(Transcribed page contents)

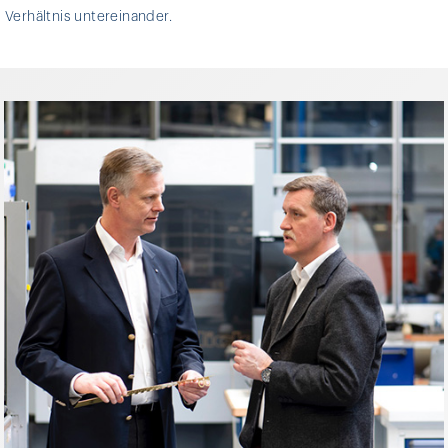
Verhältnis untereinander.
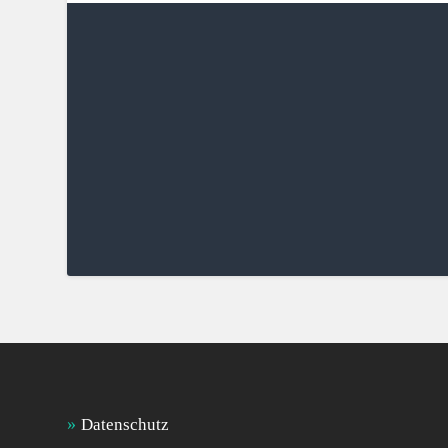
Datenschutz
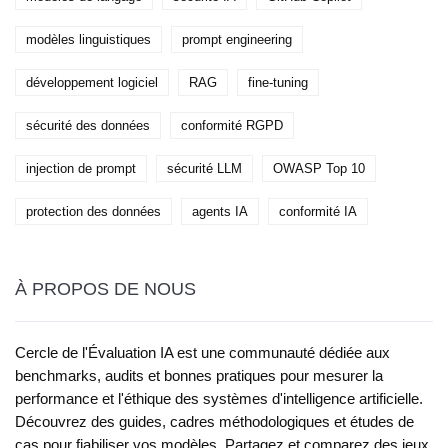
modèles linguistiques
prompt engineering
développement logiciel
RAG
fine-tuning
sécurité des données
conformité RGPD
injection de prompt
sécurité LLM
OWASP Top 10
protection des données
agents IA
conformité IA
À PROPOS DE NOUS
Cercle de l'Évaluation IA est une communauté dédiée aux
benchmarks, audits et bonnes pratiques pour mesurer la
performance et l'éthique des systèmes d'intelligence artificielle.
Découvrez des guides, cadres méthodologiques et études de
cas pour fiabiliser vos modèles. Partagez et comparez des jeux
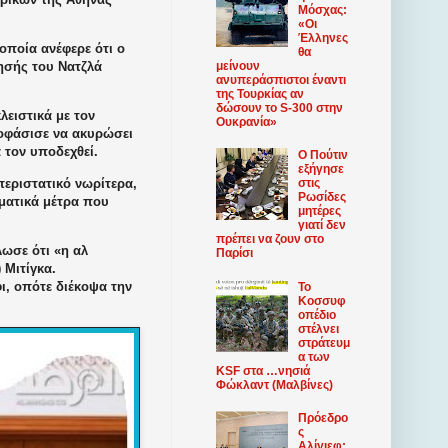
Μόσχας:
«Οι
Έλληνες
οποί
α
ανέφερε ότι ο
θα
ησής του
Νατζλά
μείνουν
ανυπεράσπιστοι έναντι
της Τουρκίας αν
δώσουν το S-300 στην
λειστικά με τον
Ουκρανία»
οφάσισε να ακυρώσει
α τον υποδεχθεί.
Ο Πούτιν
εξήγησε
εριστατικό νωρίτερα,
στις
Ρωσίδες
ωματικά μέτρα που
μητέρες
γιατί δεν
πρέπει να ζουν στο
ωσε ότι «η αλ
Παρίσι
 Μιτίγκα.
ι, οπότε διέκοψα την
Το
Κοσσυφ
οπέδιο
στέλνει
στράτευμ
α των
KSF στα …νησιά
Φώκλαντ (Μαλβίνες)
Πρόεδρο
ς
Αλίγιεφ:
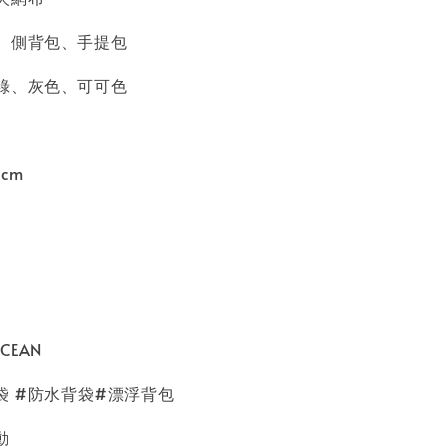
、側背包、手提包
綠、灰色、可可色
cm
0 g
OCEAN
袋 #防水背袋#漂浮背包
動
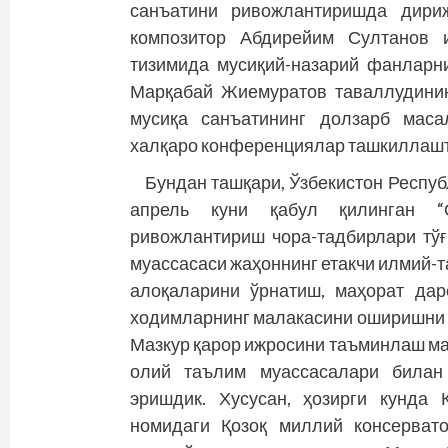
санъатини ривожлантиришда дири
композитор Абдирейим Султанов и
тизимида мусиқий-назарий фанларни
Марқабай Жиемуратов таваллудинин
мусиқа санъатининг долзарб маса
халқаро конференциялар ташкиллаш
Бундан ташқари, Ўзбекистон Респу
апрель куни қабул қилинган “
ривожлантириш чора-тадбирлари тўғ
муассасаси жаҳоннинг етакчи илмий-
алоқаларини ўрнатиш, маҳорат дар
ходимларнинг малакасини оширишни 
Мазкур қарор ижросини таъминлаш ма
олий таълим муассасалари билан
эришдик. Хусусан, ҳозирги кунда 
номидаги Қозоқ миллий консервато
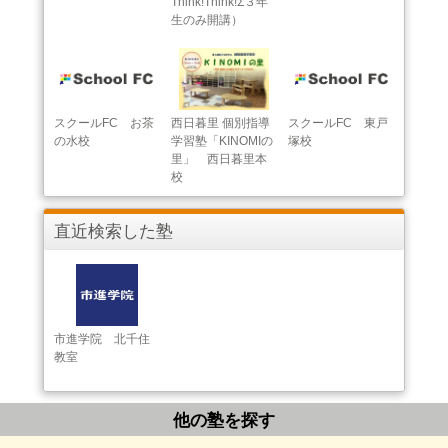
Think!Think!Σ３年
生のみ開講）
スクールFC お茶
西日暮里 個別指導
スクールFC 東戸
の水校
学習塾「KINOMIの
塚校
里」 西日暮里本
校
直近検索した塾
市進学院 北千住
教室
他の塾を探す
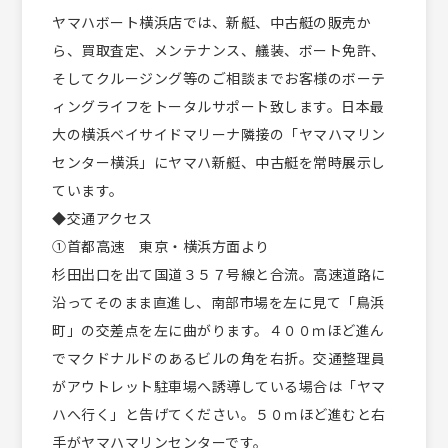
ヤマハボート横浜店では、新艇、中古艇の販売か
ら、買取査定、メンテナンス、艤装、ボート免許、
そしてクルージング等のご相談までお客様のボーテ
ィングライフをトータルサポート致します。日本最
大の横浜ベイサイドマリーナ隣接の「ヤマハマリン
センター横浜」にヤマハ新艇、中古艇を常時展示し
ています。
◆交通アクセス
①首都高速 東京・横浜方面より
杉田出口を出て国道３５７号線と合流。高速道路に
沿ってそのまま直進し、南部市場を左に見て「鳥浜
町」の交差点を左に曲がります。４００ｍほど進ん
でマクドナルドのあるビルの角を右折。交通整理員
がアウトレット駐車場へ誘導している場合は「ヤマ
ハへ行く」と告げてください。５０ｍほど進むと右
手がヤマハマリンセンターです。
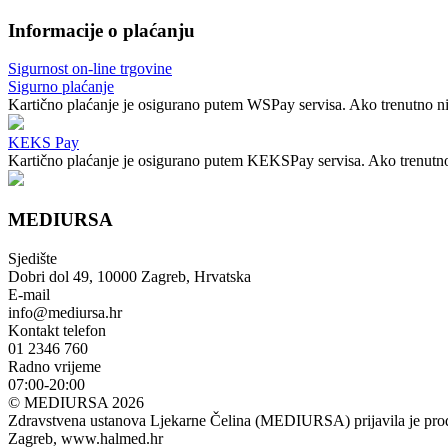
Informacije o plaćanju
Sigurnost on-line trgovine
Sigurno plaćanje
Kartično plaćanje je osigurano putem WSPay servisa. Ako trenutno nij
KEKS Pay
Kartično plaćanje je osigurano putem KEKSPay servisa. Ako trenutno n
MEDIURSA
Sjedište
Dobri dol 49, 10000 Zagreb, Hrvatska
E-mail
info@mediursa.hr
Kontakt telefon
01 2346 760
Radno vrijeme
07:00-20:00
© MEDIURSA 2026
Zdravstvena ustanova Ljekarne Čelina (MEDIURSA) prijavila je prodaj
Zagreb, www.halmed.hr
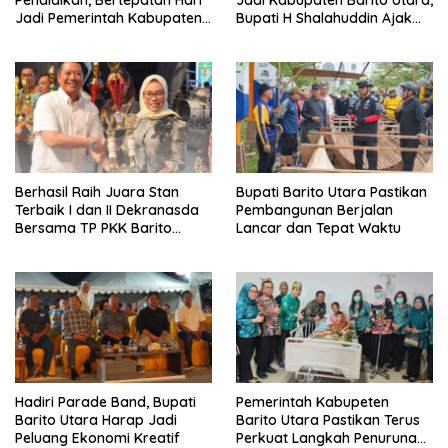
Pendidikan, Bertepatan Hari
Jadi Kabupaten Barito Utara,
Jadi Pemerintah Kabupaten
Bupati H Shalahuddin Ajak
Barito Utara Resmi
Masyarakat Perkuat
Lounching SIP Pintar
Persatuan Membangun
Daerah
Berhasil Raih Juara Stan
Bupati Barito Utara Pastikan
Terbaik I dan II Dekranasda
Pembangunan Berjalan
Bersama TP PKK Barito
Lancar dan Tepat Waktu
Utara Terus Tingkatkan
Pembinaan UMKM
Hadiri Parade Band, Bupati
Pemerintah Kabupeten
Barito Utara Harap Jadi
Barito Utara Pastikan Terus
Peluang Ekonomi Kreatif
Perkuat Langkah Penurunan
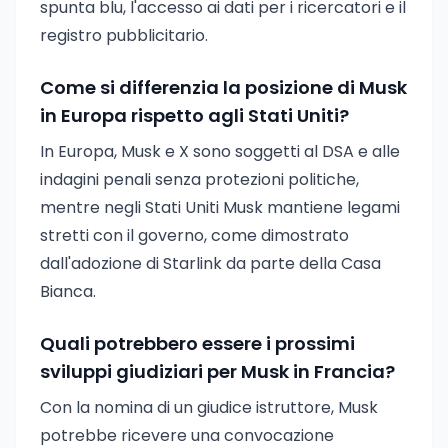
spunta blu, l'accesso ai dati per i ricercatori e il
registro pubblicitario.
Come si differenzia la posizione di Musk
in Europa rispetto agli Stati Uniti?
In Europa, Musk e X sono soggetti al DSA e alle
indagini penali senza protezioni politiche,
mentre negli Stati Uniti Musk mantiene legami
stretti con il governo, come dimostrato
dall'adozione di Starlink da parte della Casa
Bianca.
Quali potrebbero essere i prossimi
sviluppi giudiziari per Musk in Francia?
Con la nomina di un giudice istruttore, Musk
potrebbe ricevere una convocazione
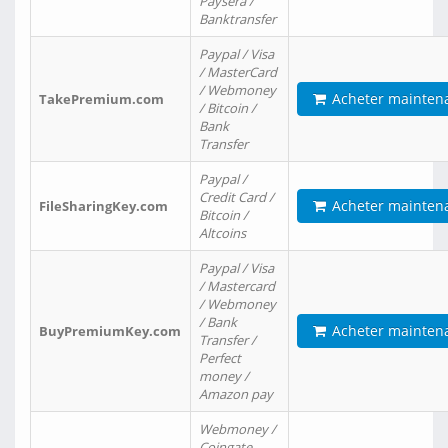
Paysera /
Banktransfer
Paypal / Visa
/ MasterCard
/ Webmoney
Acheter mainten
TakePremium.com
/ Bitcoin /
Bank
Transfer
Paypal /
Credit Card /
Acheter mainten
FileSharingKey.com
Bitcoin /
Altcoins
Paypal / Visa
/ Mastercard
/ Webmoney
/ Bank
Acheter mainten
BuyPremiumKey.com
Transfer /
Perfect
money /
Amazon pay
Webmoney /
Coingate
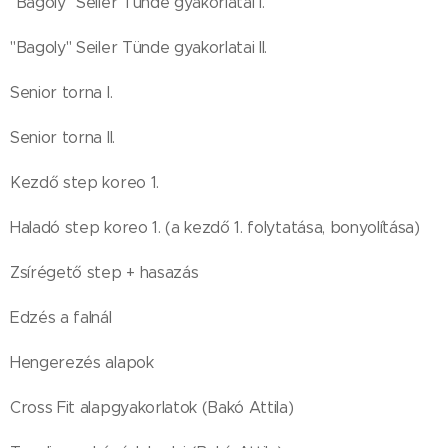
"Bagoly" Seiler Tünde gyakorlatai I.
"Bagoly" Seiler Tünde gyakorlatai II.
Senior torna I.
Senior torna II.
Kezdő step koreo 1.
Haladó step koreo 1. (a kezdő 1. folytatása, bonyolítása)
Zsírégető step + hasazás
Edzés a falnál
Hengerezés alapok
Cross Fit alapgyakorlatok (Bakó Attila)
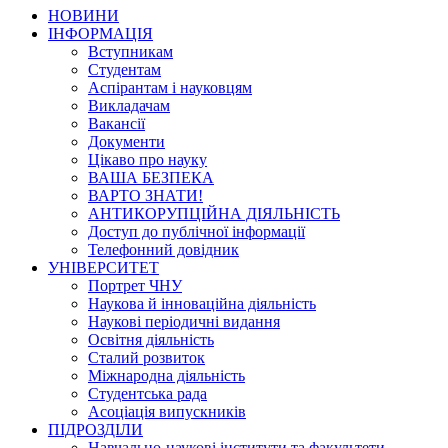
НОВИНИ
ІНФОРМАЦІЯ
Вступникам
Студентам
Аспірантам і науковцям
Викладачам
Вакансії
Документи
Цікаво про науку
ВАША БЕЗПЕКА
ВАРТО ЗНАТИ!
АНТИКОРУПЦІЙНА ДІЯЛЬНІСТЬ
Доступ до публічної інформації
Телефонний довідник
УНІВЕРСИТЕТ
Портрет ЧНУ
Наукова й інноваційна діяльність
Наукові періодичні видання
Освітня діяльність
Сталий розвиток
Міжнародна діяльність
Студентська рада
Асоціація випускників
ПІДРОЗДІЛИ
Навчально-наукові інститути та факультети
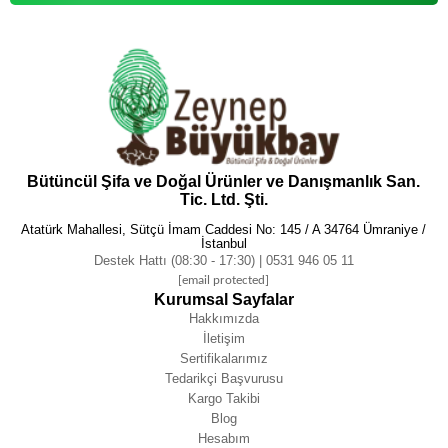
Bütüncül Şifa ve Doğal Ürünler ve Danışmanlık San.
Tic. Ltd. Şti.
Atatürk Mahallesi, Sütçü İmam Caddesi No: 145 / A 34764 Ümraniye /
İstanbul
Destek Hattı (08:30 - 17:30) | 0531 946 05 11
[email protected]
Kurumsal Sayfalar
Hakkımızda
İletişim
Sertifikalarımız
Tedarikçi Başvurusu
Kargo Takibi
Blog
Hesabım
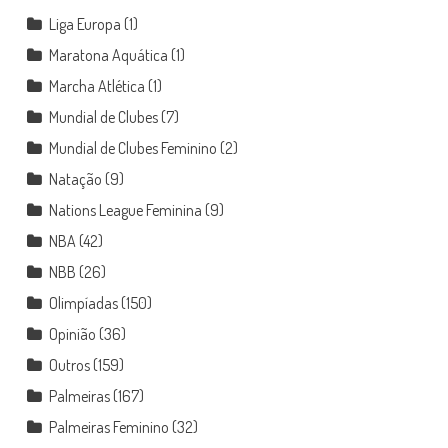
Liga Europa
(1)
Maratona Aquática
(1)
Marcha Atlética
(1)
Mundial de Clubes
(7)
Mundial de Clubes Feminino
(2)
Natação
(9)
Nations League Feminina
(9)
NBA
(42)
NBB
(26)
Olimpíadas
(150)
Opinião
(36)
Outros
(159)
Palmeiras
(167)
Palmeiras Feminino
(32)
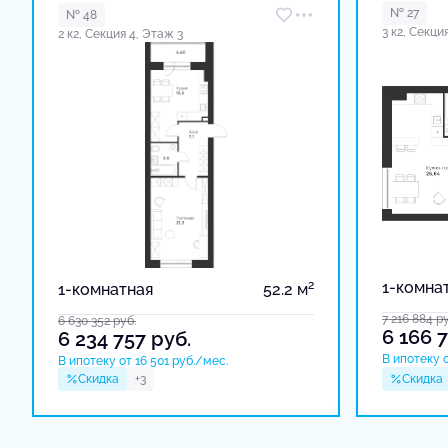
№ 27
№ 48
3 к2, Секци
2 к2, Секция 4, Этаж 3
2
1-комна
1-комнатная
52.2 м
7 216 884
ру
6 630 352
руб.
6 166 
6 234 757
руб.
В ипотеку о
В ипотеку от 16 501 руб./мес.
Скидка
+3
Скидка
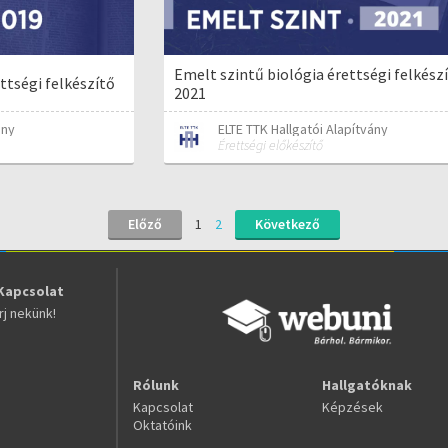
Emelt szintű biológia érettségi felkészí
ttségi felkészítő
2021
ány
ELTE TTK Hallgatói Alapítvány
Érettségi előkészítő
Előző
1
2
Következő
Kapcsolat
Írj nekünk!
Rólunk
Hallgatóknak
Kapcsolat
Képzések
Oktatóink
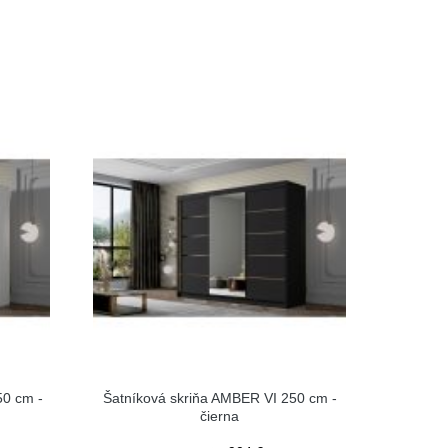
50 cm -
Šatníková skriňa AMBER VI 250 cm -
čierna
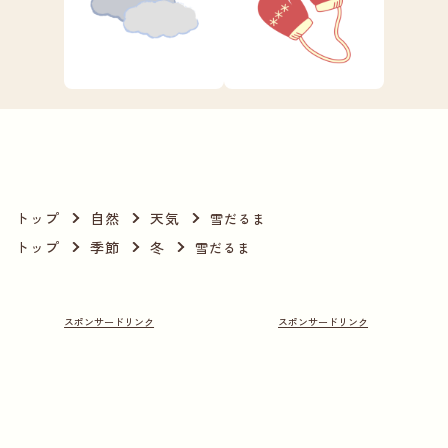
トップ
自然
天気
雪だるま
トップ
季節
冬
雪だるま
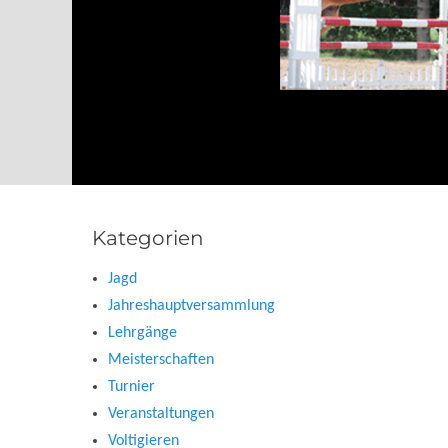
Kategorien
Jagd
Jahreshauptversammlung
Lehrgänge
Meisterschaften
Turnier
Veranstaltungen
Voltigieren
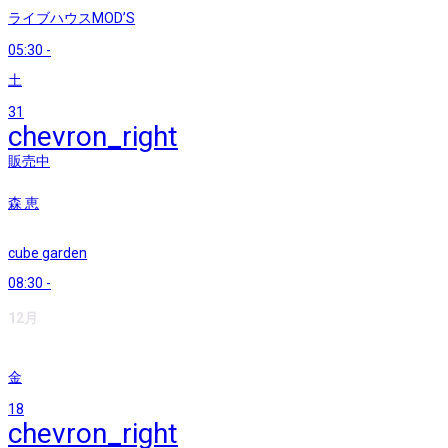
ライブハウスMOD’S
05:30
-
土
31
chevron_right
販売中
森 恵
cube garden
08:30
-
12月
金
18
chevron_right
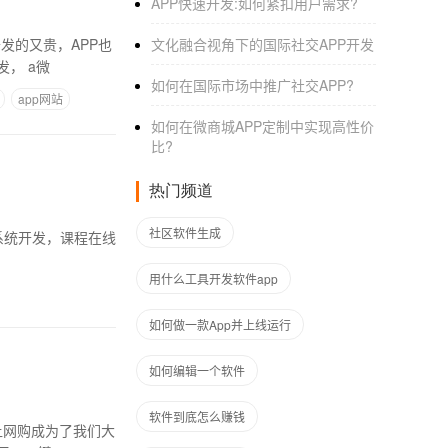
APP快速开发:如何紧扣用户需求?
发的又贵，APP也
文化融合视角下的国际社交APP开发‌
， a微
如何在国际市场中推广社交APP?
app网站
如何在微商城APP定制中实现高性价
比?
热门频道
社区软件生成
约系统开发，课程在线
用什么工具开发软件app
如何做一款App并上线运行
如何编辑一个软件
软件到底怎么赚钱
这让网购成为了我们大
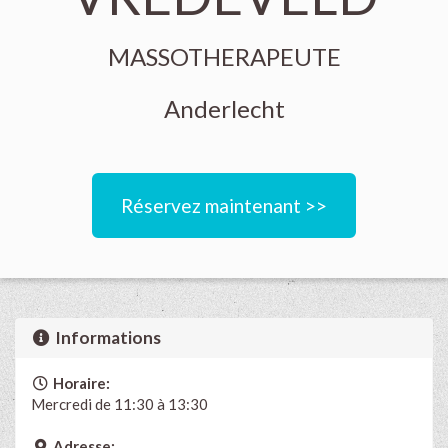
MASSOTHERAPEUTE
Anderlecht
Réservez maintenant >>
Informations
Horaire:
Mercredi de 11:30 à 13:30
Adresse:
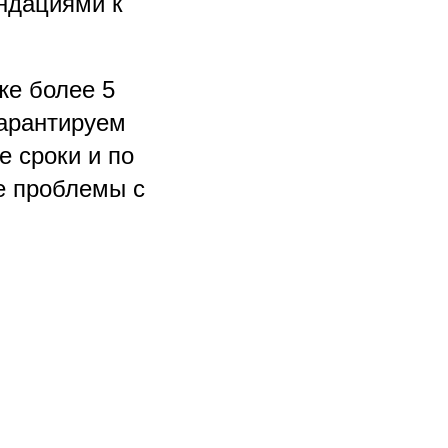
ндациями к
же более 5
гарантируем
 сроки и по
е проблемы с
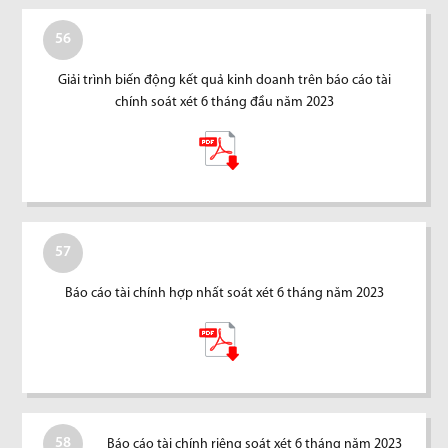
56
Giải trình biến động kết quả kinh doanh trên báo cáo tài
chính soát xét 6 tháng đầu năm 2023
57
Báo cáo tài chính hợp nhất soát xét 6 tháng năm 2023
58
Báo cáo tài chính riêng soát xét 6 tháng năm 2023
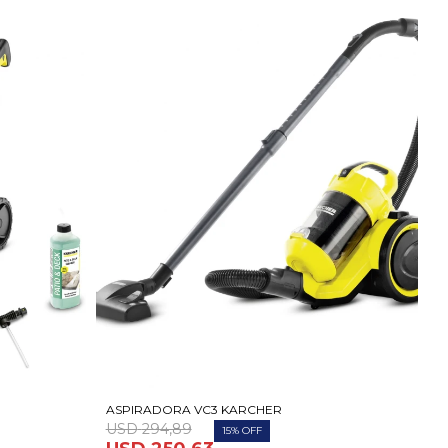
ASPIRADORA VC3 KARCHER
USD
294,89
15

What is needed:
Go through the records, tally the lines holding the word "Uniti", and give only the tally.

Task answer:
2